In the year that Tartan came unto Ashdod, (when Sargon the king of Assyria sent him,) and fought against Ashdod, and took it;
Sargon — Sennacherib, who, before he came to Jerusalem, came up against and took all the walled cities of Judah, of which Ashdod might be reckoned one, as being in the tribe of Judah.
 At the same time spake the LORD by Isaiah the son of Amoz, saying, Go and loose the sackcloth from off thy loins, and put off thy shoe from thy foot.

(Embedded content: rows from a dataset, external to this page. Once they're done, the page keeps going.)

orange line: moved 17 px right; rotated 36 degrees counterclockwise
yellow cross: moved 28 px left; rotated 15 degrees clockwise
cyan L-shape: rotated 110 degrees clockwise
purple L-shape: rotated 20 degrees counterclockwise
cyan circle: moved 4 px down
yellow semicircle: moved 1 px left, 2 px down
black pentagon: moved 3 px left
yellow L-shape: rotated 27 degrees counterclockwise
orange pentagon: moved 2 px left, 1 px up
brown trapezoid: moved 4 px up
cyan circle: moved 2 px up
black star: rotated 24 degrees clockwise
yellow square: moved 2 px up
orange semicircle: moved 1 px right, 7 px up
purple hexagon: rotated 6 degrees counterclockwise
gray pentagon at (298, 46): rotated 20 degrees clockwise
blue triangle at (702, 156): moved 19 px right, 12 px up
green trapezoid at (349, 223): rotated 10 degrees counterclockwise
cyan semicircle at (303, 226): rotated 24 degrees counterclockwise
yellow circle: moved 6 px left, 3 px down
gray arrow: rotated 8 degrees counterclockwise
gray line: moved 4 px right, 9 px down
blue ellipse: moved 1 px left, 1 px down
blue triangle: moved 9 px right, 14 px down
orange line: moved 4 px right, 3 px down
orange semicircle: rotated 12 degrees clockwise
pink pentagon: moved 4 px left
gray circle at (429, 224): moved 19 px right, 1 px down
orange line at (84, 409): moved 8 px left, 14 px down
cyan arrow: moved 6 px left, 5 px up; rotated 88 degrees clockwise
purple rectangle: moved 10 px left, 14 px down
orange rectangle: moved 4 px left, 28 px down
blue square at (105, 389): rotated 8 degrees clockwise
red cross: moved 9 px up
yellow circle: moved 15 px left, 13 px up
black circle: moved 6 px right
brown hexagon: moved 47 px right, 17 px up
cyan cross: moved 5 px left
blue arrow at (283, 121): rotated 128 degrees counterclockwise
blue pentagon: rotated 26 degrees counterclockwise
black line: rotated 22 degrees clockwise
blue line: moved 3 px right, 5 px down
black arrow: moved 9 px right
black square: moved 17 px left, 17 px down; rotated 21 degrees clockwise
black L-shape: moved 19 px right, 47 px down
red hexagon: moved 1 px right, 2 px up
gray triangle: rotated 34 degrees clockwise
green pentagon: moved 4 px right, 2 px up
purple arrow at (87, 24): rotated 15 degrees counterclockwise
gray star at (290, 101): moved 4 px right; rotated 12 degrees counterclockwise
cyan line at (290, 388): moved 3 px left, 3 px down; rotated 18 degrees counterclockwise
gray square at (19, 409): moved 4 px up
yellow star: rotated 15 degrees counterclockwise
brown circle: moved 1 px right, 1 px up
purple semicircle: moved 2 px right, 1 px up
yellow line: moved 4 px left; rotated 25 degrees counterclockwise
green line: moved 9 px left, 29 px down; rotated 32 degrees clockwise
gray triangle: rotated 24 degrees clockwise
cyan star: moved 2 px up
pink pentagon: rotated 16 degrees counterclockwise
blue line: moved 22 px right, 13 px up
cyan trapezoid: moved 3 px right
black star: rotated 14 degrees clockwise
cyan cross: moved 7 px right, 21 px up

And he did so, walking naked and barefoot.
Sackcloth — Which he wore in token of his grief for the calamities that were already come upon Israel, and were coming upon Judah.
Naked — Not wholly naked, but without his upper garment, as slaves and prisoners used to do, whose posture he was to represent.
Bare-foot — After the manner of mourners and captives.
 And the LORD said, Like as my servant Isaiah hath walked naked and barefoot three years for a sign and wonder upon Egypt and upon Ethiopia;
Three years — Not constantly, but when he went abroad among the people, to whom this was appointed for a sign.
A sign — When this judgment should come, namely, three years after this prophecy.
 So shall the king of Assyria lead away the Egyptians prisoners, and the Ethiopians captives, young and old, naked and barefoot, even with their buttocks uncovered, to the shame of Egypt.
Uncovered — Having their garments cut off by the middle.
 And they shall be afraid and ashamed of Ethiopia their expectation, and of Egypt their glory.
They — All that shall trust to them. But under this general expression the Israelites, seem to be principally intended.
 And the inhabitant of this isle shall say in that day, Behold, such is our expectation, whither we flee for help to be delivered from the king of Assyria: and how shall we escape?
Of the country — Of this land, in which the prophet was, and to whose inhabitants, these words were uttered.
Such — So vain is our hope placed upon such a people as are unable to deliver themselves.